● **Stored dataset items**:
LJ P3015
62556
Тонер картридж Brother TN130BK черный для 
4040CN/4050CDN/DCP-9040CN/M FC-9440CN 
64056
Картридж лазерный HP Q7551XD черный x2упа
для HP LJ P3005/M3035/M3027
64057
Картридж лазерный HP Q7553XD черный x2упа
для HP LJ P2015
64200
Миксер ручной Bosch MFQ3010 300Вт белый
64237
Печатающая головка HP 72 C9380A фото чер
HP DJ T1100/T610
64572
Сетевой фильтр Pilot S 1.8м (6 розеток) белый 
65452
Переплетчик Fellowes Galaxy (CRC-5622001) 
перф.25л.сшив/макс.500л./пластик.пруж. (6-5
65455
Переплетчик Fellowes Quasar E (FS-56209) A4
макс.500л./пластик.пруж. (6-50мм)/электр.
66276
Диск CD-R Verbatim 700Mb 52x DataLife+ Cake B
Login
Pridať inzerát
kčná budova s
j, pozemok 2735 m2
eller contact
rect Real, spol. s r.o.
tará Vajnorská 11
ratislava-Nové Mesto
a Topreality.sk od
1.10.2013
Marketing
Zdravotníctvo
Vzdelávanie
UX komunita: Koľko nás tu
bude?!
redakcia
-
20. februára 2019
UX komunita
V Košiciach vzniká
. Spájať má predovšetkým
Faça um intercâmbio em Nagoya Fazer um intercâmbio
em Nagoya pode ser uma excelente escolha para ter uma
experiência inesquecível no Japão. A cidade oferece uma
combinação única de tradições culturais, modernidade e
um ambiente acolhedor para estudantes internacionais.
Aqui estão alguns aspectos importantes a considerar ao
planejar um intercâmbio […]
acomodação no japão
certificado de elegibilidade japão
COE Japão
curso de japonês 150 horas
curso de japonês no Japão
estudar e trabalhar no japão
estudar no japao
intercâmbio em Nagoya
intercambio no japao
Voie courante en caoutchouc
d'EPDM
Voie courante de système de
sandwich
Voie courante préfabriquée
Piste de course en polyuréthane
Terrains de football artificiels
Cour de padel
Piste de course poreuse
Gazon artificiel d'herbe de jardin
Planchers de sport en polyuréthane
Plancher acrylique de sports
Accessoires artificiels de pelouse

--

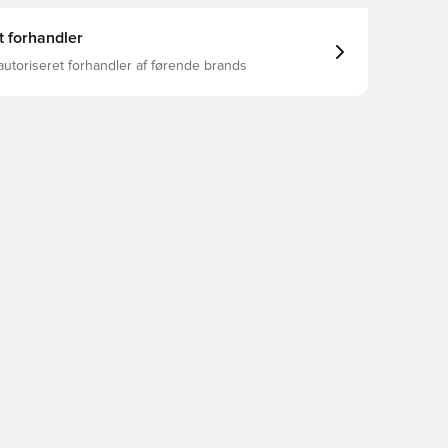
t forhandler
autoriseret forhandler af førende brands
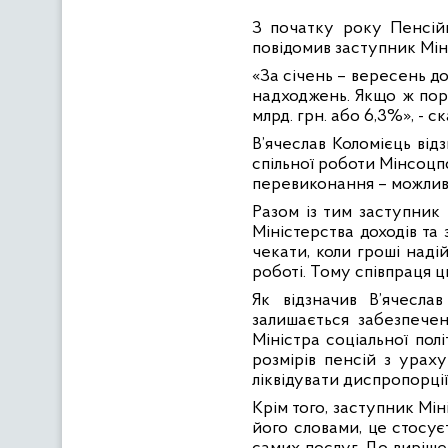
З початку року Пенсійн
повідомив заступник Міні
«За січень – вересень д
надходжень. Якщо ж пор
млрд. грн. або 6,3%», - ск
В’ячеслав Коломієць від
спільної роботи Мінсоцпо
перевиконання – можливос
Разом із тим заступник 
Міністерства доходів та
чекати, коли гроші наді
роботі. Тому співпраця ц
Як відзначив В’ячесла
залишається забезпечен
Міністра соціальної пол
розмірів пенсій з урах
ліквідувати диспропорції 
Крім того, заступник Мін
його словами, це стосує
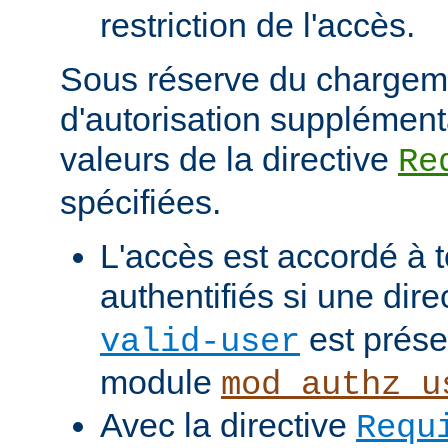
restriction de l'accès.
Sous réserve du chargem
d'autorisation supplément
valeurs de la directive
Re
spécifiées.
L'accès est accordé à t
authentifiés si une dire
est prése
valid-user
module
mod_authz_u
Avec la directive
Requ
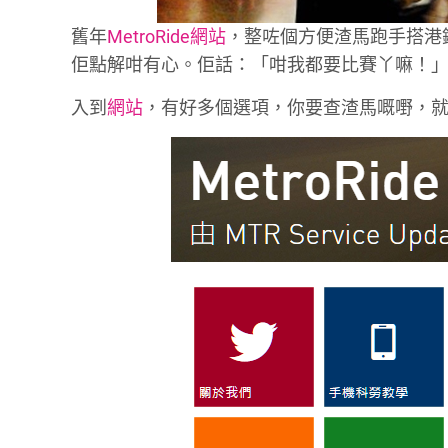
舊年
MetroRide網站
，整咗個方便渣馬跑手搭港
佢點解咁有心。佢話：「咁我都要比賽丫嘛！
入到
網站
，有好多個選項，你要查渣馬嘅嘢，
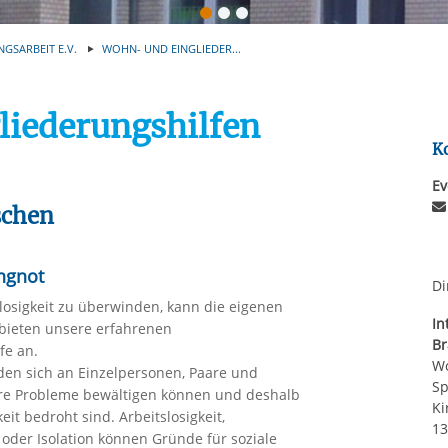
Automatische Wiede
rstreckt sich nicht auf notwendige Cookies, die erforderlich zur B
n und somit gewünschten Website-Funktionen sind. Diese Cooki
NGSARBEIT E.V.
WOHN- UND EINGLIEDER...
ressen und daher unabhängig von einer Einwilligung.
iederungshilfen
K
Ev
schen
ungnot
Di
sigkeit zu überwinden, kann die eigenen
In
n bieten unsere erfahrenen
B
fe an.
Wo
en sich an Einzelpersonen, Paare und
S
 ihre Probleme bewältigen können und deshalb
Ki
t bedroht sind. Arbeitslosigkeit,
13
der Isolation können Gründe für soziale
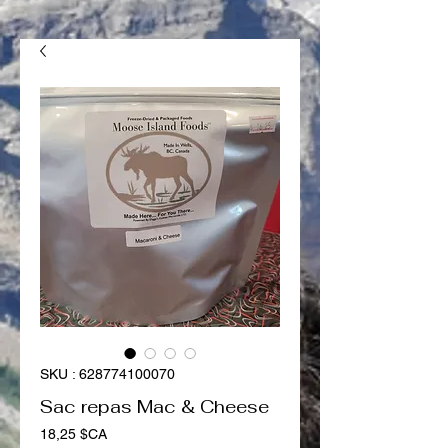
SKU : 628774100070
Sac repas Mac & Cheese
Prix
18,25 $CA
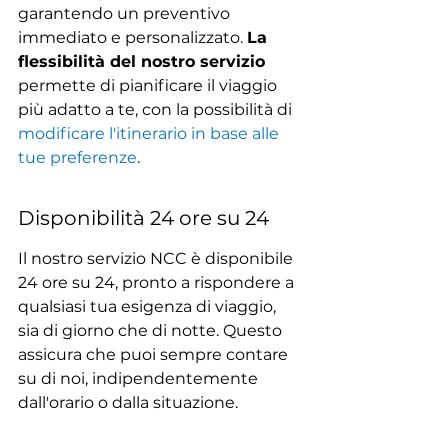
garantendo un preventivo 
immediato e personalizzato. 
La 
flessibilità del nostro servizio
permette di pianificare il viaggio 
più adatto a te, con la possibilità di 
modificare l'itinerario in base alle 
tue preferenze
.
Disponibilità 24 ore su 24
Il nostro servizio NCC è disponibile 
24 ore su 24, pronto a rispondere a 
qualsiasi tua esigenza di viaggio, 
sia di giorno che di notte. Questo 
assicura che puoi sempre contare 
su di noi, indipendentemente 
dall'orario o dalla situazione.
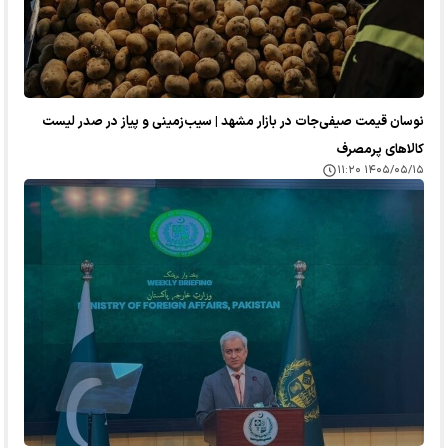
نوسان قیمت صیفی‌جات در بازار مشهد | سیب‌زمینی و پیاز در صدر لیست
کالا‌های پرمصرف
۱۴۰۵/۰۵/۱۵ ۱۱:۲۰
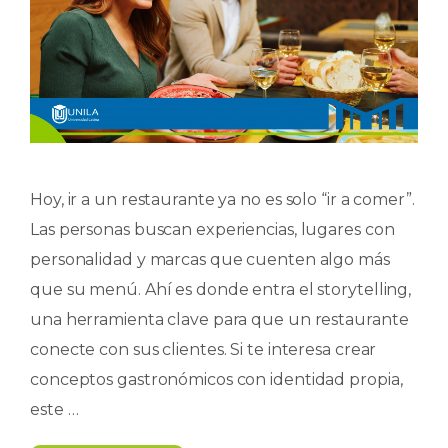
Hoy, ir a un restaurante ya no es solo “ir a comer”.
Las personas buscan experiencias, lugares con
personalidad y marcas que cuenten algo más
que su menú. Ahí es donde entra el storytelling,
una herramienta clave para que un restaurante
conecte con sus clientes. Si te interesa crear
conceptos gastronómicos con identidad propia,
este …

● **What is expected**: Only a number is wanted here: how many lines of the records above hold the word "para".

● **Answer to this problem**: 3